I was driving an ol’ beat to hell and back 94 jeep wrangler. The paint was chipping off, there were cracks in the windshield, the A/C had given out a long time ago, but I loved it. Gretchen was even nice enough to say my jeep had a certain charm about it. We made small talk about our days on our way to a small restaurant I frequented. She told me about her job and how she hated the customers she had dealt with during the day. I knew exactly what she was talking about as a former fast food worker I hated the customers. Truly they are the worst part of any job. Our whole ride there we shared our most personal, annoying, infuriating customer service horror stories.
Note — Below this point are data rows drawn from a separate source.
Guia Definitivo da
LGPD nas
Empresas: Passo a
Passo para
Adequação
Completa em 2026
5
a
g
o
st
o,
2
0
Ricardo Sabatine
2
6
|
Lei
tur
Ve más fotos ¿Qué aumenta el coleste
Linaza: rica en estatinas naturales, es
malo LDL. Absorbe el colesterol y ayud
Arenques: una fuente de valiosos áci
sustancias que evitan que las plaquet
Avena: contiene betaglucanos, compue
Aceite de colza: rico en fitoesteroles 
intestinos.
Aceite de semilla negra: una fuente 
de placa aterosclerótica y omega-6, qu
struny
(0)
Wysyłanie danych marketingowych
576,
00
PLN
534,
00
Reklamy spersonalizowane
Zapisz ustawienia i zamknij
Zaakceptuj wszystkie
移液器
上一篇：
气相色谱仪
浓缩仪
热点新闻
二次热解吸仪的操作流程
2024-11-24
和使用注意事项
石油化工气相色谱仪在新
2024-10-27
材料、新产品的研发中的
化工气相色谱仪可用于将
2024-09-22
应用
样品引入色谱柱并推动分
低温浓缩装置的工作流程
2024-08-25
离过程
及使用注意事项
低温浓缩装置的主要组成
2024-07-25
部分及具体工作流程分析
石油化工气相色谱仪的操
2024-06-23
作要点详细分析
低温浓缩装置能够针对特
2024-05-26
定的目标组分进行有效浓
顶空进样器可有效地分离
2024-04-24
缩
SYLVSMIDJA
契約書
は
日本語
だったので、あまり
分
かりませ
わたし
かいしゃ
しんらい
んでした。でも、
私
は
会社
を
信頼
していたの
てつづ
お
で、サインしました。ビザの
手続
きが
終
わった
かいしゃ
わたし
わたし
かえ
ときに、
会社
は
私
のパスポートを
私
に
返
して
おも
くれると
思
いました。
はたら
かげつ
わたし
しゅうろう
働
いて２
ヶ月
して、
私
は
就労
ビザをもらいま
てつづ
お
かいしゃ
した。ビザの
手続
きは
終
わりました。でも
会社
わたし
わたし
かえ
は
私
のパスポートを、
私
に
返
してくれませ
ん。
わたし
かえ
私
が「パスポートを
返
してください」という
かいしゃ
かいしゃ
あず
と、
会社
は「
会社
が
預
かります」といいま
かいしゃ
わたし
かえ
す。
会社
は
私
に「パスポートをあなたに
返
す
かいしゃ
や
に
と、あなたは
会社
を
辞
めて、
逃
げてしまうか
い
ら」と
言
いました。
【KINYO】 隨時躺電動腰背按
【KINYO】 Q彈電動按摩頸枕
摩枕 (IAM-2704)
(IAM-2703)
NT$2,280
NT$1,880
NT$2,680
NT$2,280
Its a nice night out. It’s warm with 0 humidity and a nice breeze. Perfect first date weather. We pull up and the parking lot is empty as usual. As we’re walking up to the front door I make sure I’m walking a little bit faster and on the side of the door that has the door handle. I open doors for women of all ages and I’m not sure where I picked up my gentlemanly ways. In life though they’ve always served me well. Again in her mock southern voice “I certainly have a gentlemen accompanying me tonight.” In return I did an English accent “but o’v cor’s miss, o’v cor’s.” It was almost as if everything I said made her laugh, giggle, or smile and to me any of those three are good. I didn’t pull her chair out. That might have been a little to far, but I did wait for her to sit down first before I sat down. The waiter came by and we ordered. I won’t tell you what we each got because its of little relevance and I would rather you not judge my eating habits. I’ll say this much she was a lady in every sense of the word. Hell, she even started off with a light salad.
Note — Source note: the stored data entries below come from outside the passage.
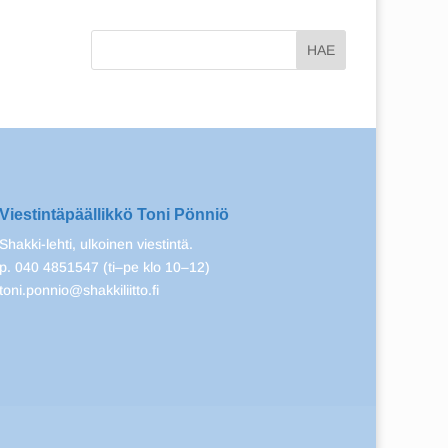
Viestintäpäällikkö Toni Pönniö
Shakki-lehti, ulkoinen viestintä.
p. 040 4851547 (ti–pe klo 10–12)
toni.ponnio@shakkiliitto.fi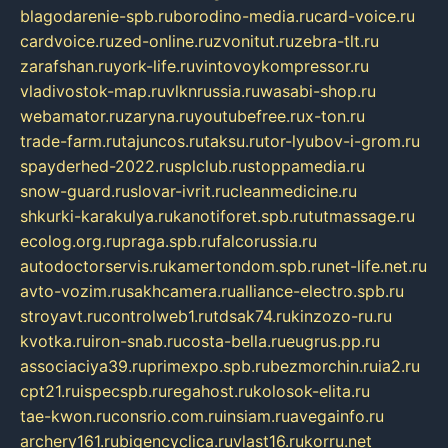
blagodarenie-spb.ru
borodino-media.ru
card-voice.ru
cardvoice.ru
zed-online.ru
zvonitut.ru
zebra-tlt.ru
zarafshan.ru
york-life.ru
vintovoykompressor.ru
vladivostok-map.ru
vlknrussia.ru
wasabi-shop.ru
webamator.ru
zaryna.ru
youtubefree.ru
x-ton.ru
trade-farm.ru
tajuncos.ru
taksu.ru
tor-lyubov-i-grom.ru
spayderhed-2022.ru
splclub.ru
stoppamedia.ru
snow-guard.ru
slovar-ivrit.ru
cleanmedicine.ru
shkurki-karakulya.ru
kanotiforet.spb.ru
tutmassage.ru
ecolog.org.ru
praga.spb.ru
falcorussia.ru
autodoctorservis.ru
kamertondom.spb.ru
net-life.net.ru
avto-vozim.ru
sakhcamera.ru
alliance-electro.spb.ru
stroyavt.ru
controlweb1.ru
tdsak74.ru
kinzozo-ru.ru
kvotka.ru
iron-snab.ru
costa-bella.ru
eugrus.pp.ru
associaciya39.ru
primexpo.spb.ru
bezmorchin.ru
ia2.ru
cpt21.ru
ispecspb.ru
regahost.ru
kolosok-elita.ru
tae-kwon.ru
consrio.com.ru
insiam.ru
avegainfo.ru
archery161.ru
bigencyclica.ru
vlast16.ru
korru.net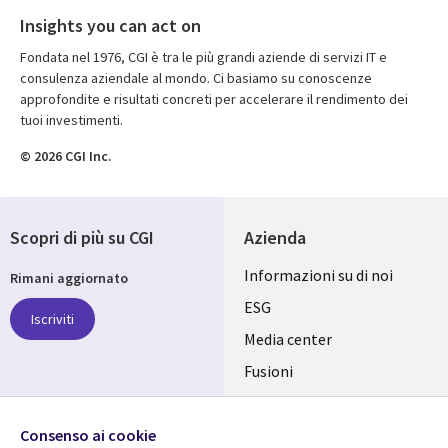
Insights you can act on
Fondata nel 1976, CGI è tra le più grandi aziende di servizi IT e
consulenza aziendale al mondo. Ci basiamo su conoscenze
approfondite e risultati concreti per accelerare il rendimento dei
tuoi investimenti.
© 2026 CGI Inc.
Scopri di più su CGI
Azienda
Useful
Informazioni su di noi
Rimani aggiornato
links
ESG
Iscriviti
ITALY
Media center
Fusioni
IT
Investitori
Seguici su
Uffici
Consenso ai cookie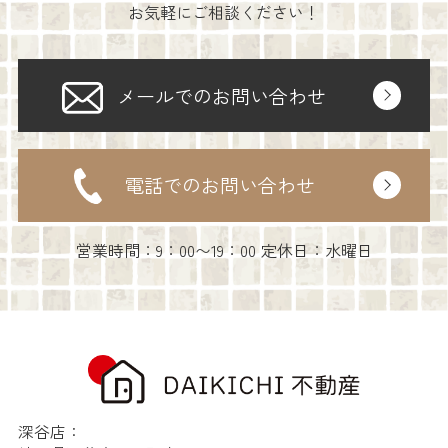
お気軽にご相談ください！
メールでのお問い合わせ
電話でのお問い合わせ
営業時間：9：00〜19：00 定休日：水曜日
深谷店：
As the date continued its natural course we got into heavier topics. I know they say you should never talk about politics, religion, or abortion on a first date, but I’ve always been one to not follow social norms. She didn’t want to talk about any of that. She wanted to know more about me. Apparently I was fascinating, articulate and handsome to her, god knows why. We finished our meals and left. I felt too full but not because of the food. It was her. She filled me up. It felt like I was getting a tube jammed down my throat and my stomach pumped.

The whole ride home I was nervous. I wasn’t sure if she would want to have a cliche first date door way kiss or if she would just turn away and say “slow down there, tiger.” I normally drive one handed because driving should be a passive activity, but tonight I was expecting her to reach out for my hand as it rested on the emergency brake. She didn’t and I should have known better. I reached out to grab hers and she said “well, you waited long enough. We don’t live in the 50′s you know.” She smiled and squeezed my hand tighter.
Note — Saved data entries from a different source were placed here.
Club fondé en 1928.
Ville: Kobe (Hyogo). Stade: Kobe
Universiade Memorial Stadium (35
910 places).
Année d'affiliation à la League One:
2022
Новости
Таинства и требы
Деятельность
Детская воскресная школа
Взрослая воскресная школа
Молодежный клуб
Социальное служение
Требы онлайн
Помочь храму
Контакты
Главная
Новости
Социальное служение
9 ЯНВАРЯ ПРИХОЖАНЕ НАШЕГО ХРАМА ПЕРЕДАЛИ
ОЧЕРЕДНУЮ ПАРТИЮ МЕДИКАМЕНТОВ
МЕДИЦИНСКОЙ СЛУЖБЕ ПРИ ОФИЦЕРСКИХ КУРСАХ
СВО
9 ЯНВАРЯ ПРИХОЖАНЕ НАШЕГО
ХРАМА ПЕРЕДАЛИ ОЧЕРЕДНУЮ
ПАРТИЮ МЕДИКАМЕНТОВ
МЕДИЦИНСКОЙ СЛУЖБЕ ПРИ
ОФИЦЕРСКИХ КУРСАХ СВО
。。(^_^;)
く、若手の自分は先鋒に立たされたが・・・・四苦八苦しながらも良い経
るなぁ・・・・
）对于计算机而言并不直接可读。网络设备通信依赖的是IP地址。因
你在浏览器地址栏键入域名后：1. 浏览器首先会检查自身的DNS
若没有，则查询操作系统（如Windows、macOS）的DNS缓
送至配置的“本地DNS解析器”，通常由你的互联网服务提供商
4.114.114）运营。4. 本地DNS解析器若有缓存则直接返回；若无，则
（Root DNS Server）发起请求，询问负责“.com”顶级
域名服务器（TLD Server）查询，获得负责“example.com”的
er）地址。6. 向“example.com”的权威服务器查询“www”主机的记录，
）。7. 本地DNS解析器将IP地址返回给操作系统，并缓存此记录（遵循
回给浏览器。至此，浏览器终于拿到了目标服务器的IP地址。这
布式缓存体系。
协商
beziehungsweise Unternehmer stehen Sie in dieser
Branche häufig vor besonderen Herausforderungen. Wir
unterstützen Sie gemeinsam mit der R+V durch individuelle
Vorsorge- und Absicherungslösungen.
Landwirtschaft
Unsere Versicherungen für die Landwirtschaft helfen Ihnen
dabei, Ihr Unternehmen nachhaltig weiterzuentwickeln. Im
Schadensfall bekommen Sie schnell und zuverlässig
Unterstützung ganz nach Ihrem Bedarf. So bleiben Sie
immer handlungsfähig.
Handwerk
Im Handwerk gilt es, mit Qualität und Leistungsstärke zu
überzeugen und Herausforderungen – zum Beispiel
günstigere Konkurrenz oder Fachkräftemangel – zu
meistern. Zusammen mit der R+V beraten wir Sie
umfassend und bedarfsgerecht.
Like I said, tonight was perfect, perfect first date weather. Perfect first kiss weather. Perfect falling in love weather. My kind of weather. The air was charged with electricity and awkwardness and as we pulled up to her house I wanted to just keep driving just so I wouldn’t have to say goodbye to her, to this night, to her holding my hand. I got out and as I walked over to her side to open her door my stomach flipped and flopped like a fish gasping for air and to be honest I’ve never felt like a fish since. Gretchen got out of my jeep so gracefully. It had me even more in awe of her. I held my hand out to help her out and she didn’t let go as we walked up her driveway which felt 1000 miles long and at the same time all too short and small. Her door frame Hung like a canopy of wood, nails, and paint but yearned to be something greater.

“I had a really good time with you tonight.” Why did tonight have to end I thought. Couldn’t it just go on forever? “I think its the best first date I’ve ever had and if I were a different kind of girl you’d be in my bed tonight, but I’m not that kind of girl.” As we stood there playing with each others fingers as we held hands facing each other I leaned in to kiss her goodnight. She leaned up to accept my kiss. Her lips pursed and waiting, but more then anything wanting my lips to meet hers. We kissed. The whole world seemed to go away. The whole world seemed to be more alive, more real, and all that mattered in that moment was her lips, my lips, our hands, that amazing first date.